Er is enig onderzoek gedaan naar Lamarckisme en prionen. Een groep onderzoekers, bijvoorbeeld, ontdekte dat in gistcellen die een specifiek prioneiwit Sup35 bevatten, de gist in staat waren om nieuw genetisch materiaal te verkrijgen, waarvan sommige hen nieuwe vaardigheden gaven zoals resistentie tegen een bepaald herbicide. Wanneer de onderzoekers de gistcellen met cellen die het prion niet bevatten, de eigenschap verscheen opnieuw in sommige van de resulterende Nakomelingen, wat aangeeft dat sommige informatie inderdaad werd doorgegeven, maar of de informatie is genetisch is discutabel: sporen prion hoeveelheden in de cellen kunnen worden doorgegeven aan hun nakomelingen, waardoor de verschijning van een nieuwe genetische eigenschap waar er geen is (Cohen 2004).

ten slotte zijn er steeds meer aanwijzingen dat cellen DNA-polymerasen met lage getrouwheid kunnen activeren in tijden van stress om mutaties te induceren. Hoewel dit niet direct voordeel verleent aan het organisme op het niveau van het organisme, is het zinvol op het niveau van de gen-evolutie. Terwijl de verwerving van nieuwe genetische eigenschappen willekeurig is, en de selectie Darwiniaans blijft, wordt het actieve proces van het identificeren van de noodzaak om te muteren beschouwd om Lamarckian te zijn.
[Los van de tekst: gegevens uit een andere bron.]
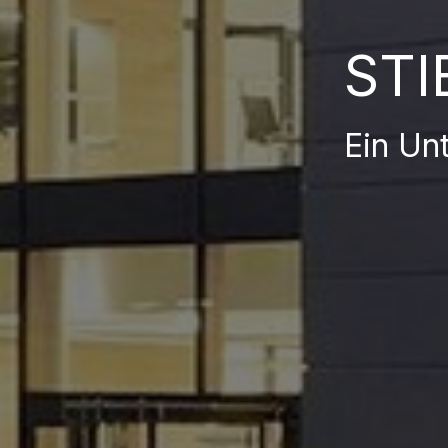
STI
Ein Un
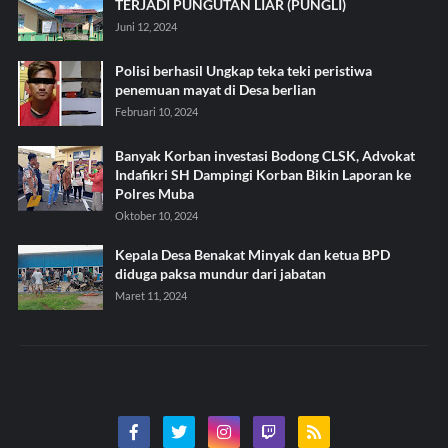
TERJADI PUNGUTAN LIAR (PUNGLI)
Juni 12, 2024
Polisi berhasil Ungkap teka teki peristiwa
penemuan mayat di Desa berlian
Februari 10, 2024
Banyak Korban investasi Bodong CLSK, Advokat
Indafikri SH Dampingi Korban Bikin Laporan ke
Polres Muba
Oktober 10, 2024
Kepala Desa Benakat Minyak dan ketua BPD
diduga paksa mundur dari jabatan
Maret 11, 2024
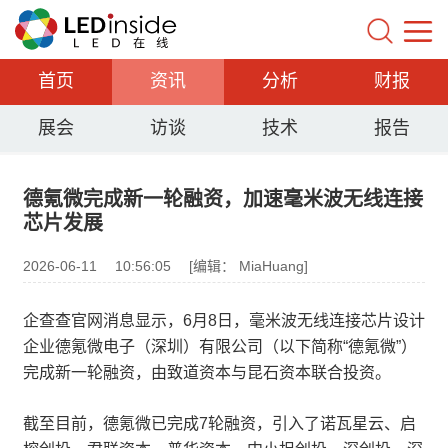
首页
资讯
分析
财报
展会
访谈
技术
报告
德氪微完成新一轮融资，加速毫米波无线连接
芯片发展
2026-06-11
10:56:05
[编辑： MiaHuang]
企查查官网消息显示，6月8日，毫米波无线连接芯片设计
企业德氪微电子（深圳）有限公司（以下简称“德氪微”）
完成新一轮融资，由致道资本与昆石资本联合投资。
截至目前，德氪微已完成7轮融资，引入了诺瓦星云、启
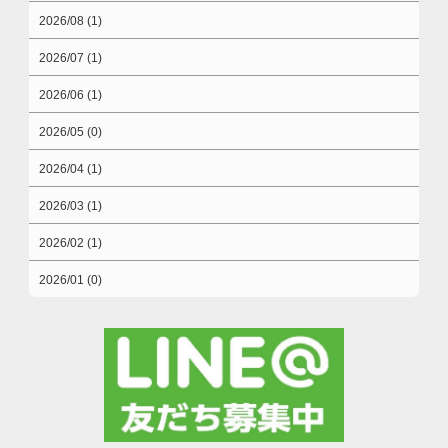
2026/08 (1)
2026/07 (1)
2026/06 (1)
2026/05 (0)
2026/04 (1)
2026/03 (1)
2026/02 (1)
2026/01 (0)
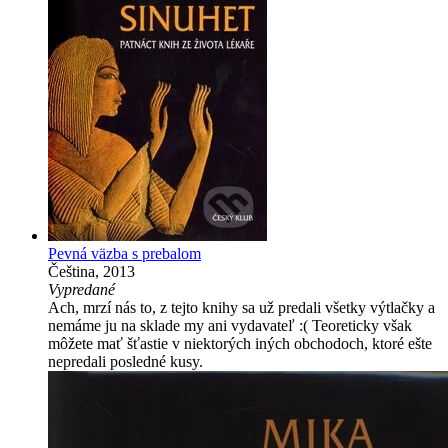
Pevná väzba s prebalom
Čeština, 2013
Vypredané
Ach, mrzí nás to, z tejto knihy sa už predali všetky výtlačky a
nemáme ju na sklade my ani vydavateľ :( Teoreticky však
môžete mať šťastie v niektorých iných obchodoch, ktoré ešte
nepredali posledné kusy.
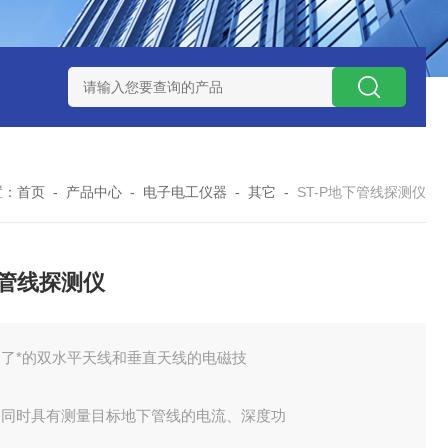
式气体检测仪
GAXT手持式单一气体检测仪 加拿大BW
MC-4手
置：
首页
-
产品中心
-
电子电工仪器
-
其它
-
ST-P地下管线探测仪
管线探测仪
用了*的双水平天线和垂直天线的电磁技
，同时具有测量目标地下管线的电流、深度功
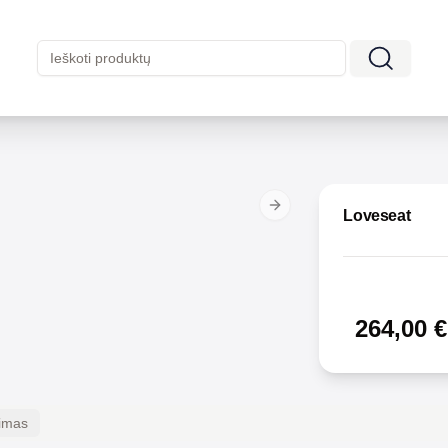
Next slide
Loveseat
264,00
€
kimas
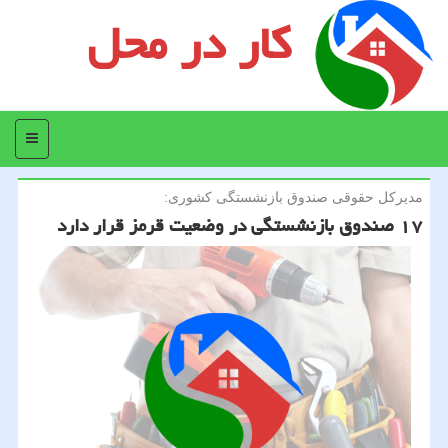
کار در محل
منو
مدیركل حقوقی صندوق بازنشستگی كشوری:
۱۷ صندوق بازنشستگی در وضعیت قرمز قرار دارد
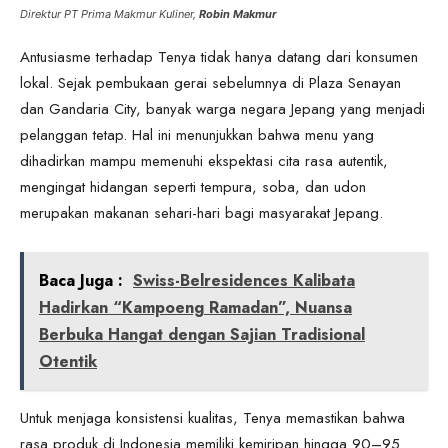
Direktur PT Prima Makmur Kuliner,
Robin Makmur
Antusiasme terhadap Tenya tidak hanya datang dari konsumen
lokal. Sejak pembukaan gerai sebelumnya di Plaza Senayan
dan Gandaria City, banyak warga negara Jepang yang menjadi
pelanggan tetap. Hal ini menunjukkan bahwa menu yang
dihadirkan mampu memenuhi ekspektasi cita rasa autentik,
mengingat hidangan seperti tempura, soba, dan udon
merupakan makanan sehari-hari bagi masyarakat Jepang.
Baca Juga :
Swiss-Belresidences Kalibata
Hadirkan “Kampoeng Ramadan”, Nuansa
Berbuka Hangat dengan Sajian Tradisional
Otentik
Untuk menjaga konsistensi kualitas, Tenya memastikan bahwa
rasa produk di Indonesia memiliki kemiripan hingga 90–95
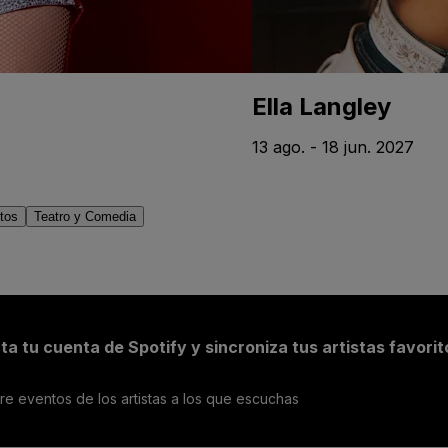
Ella Langley
13 ago. - 18 jun. 2027
tos
Teatro y Comedia
a tu cuenta de Spotify y sincroniza tus artistas favorit
e eventos de los artistas a los que escuchas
Inheritance of acquired characteristics and societal change

Jean Molino (2000) heeft voorgesteld dat Lamarckian evolution of soft inheritance accuraat kan worden toegepast op culturele evolutie. Dit werd ook eerder gesuggereerd door Peter Medawar (1959) en Conrad Waddington (1961). K. N. Laland en collega ‘ s hebben onlangs gesuggereerd dat de menselijke cultuur kan worden beschouwd als een ecologische niche-achtige fenomenen, waar de effecten van culturele nichebouw van de ene generatie op de volgende overdraagbaar zijn. Een interpretatie van de Memetheorie is dat memes zowel Darwiniaans als Lamarckiaans van aard zijn, omdat naast het feit dat ze onderworpen zijn aan selectiedruk op basis van hun vermogen om de menselijke geest differentieel te beïnvloeden, memes kunnen worden gewijzigd en de effecten van die modificatie kunnen worden doorgegeven.

Credits

New World Encyclopedia schrijvers en redacteuren herschreven en voltooiden het Wikipedia-artikel in overeenstemming met de New World Encyclopedia standards. Dit artikel houdt zich aan de voorwaarden van de Creative Commons CC-by-sa 3.0 Licentie (CC-by-sa), die kan worden gebruikt en verspreid met de juiste attributie. Krediet is verschuldigd onder de voorwaarden van deze licentie die kan verwijzen naar zowel de New World Encyclopedia bijdragers en de onbaatzuchtige vrijwilligers bijdragers van de Wikimedia Foundation. Om dit artikel te citeren Klik hier voor een lijst van aanvaardbare citing formaten.De geschiedenis van eerdere bijdragen van Wikipedianen is hier toegankelijk voor onderzoekers:

  • Acquired_Characteristics history
  • Lamarckism history

De geschiedenis van dit artikel sinds het werd geïmporteerd in de nieuwe wereld encyclopedie:

  • geschiedenis van “verworven eigenschappen”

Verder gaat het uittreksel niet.